What you have to do:
An exact repeat is needed of the lines from the one with "parte a listelor" through the last line of the data below. Please omit the pictures.

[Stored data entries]
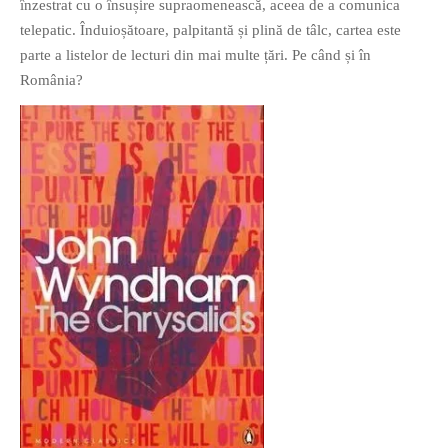
înzestrat cu o însușire supraomenească, aceea de a comunica
telepatic. Înduioșătoare, palpitantă și plină de tâlc, cartea este
parte a listelor de lecturi din mai multe țări. Pe când și în
România?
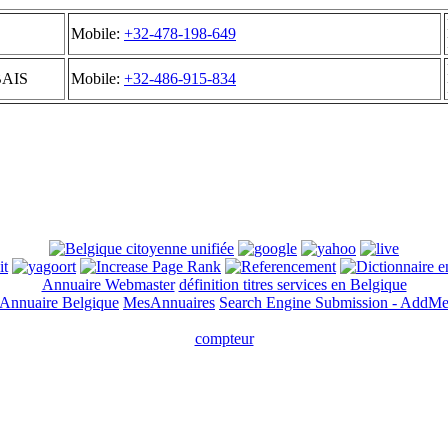
Mobile:
+32-478-198-649
BAIS
Mobile:
+32-486-915-834
Annuaire Webmaster
définition titres services en Belgique
Annuaire Belgique
MesAnnuaires
Search Engine Submission - AddM
compteur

Result below:
parte a listelor de lecturi din mai multe țări. Pe când și în
România?
Mobile:
+32-478-198-649
BAIS
Mobile:
+32-486-915-834
Annuaire Webmaster
définition titres services en Belgique
Annuaire Belgique
MesAnnuaires
Search Engine Submission - AddM
compteur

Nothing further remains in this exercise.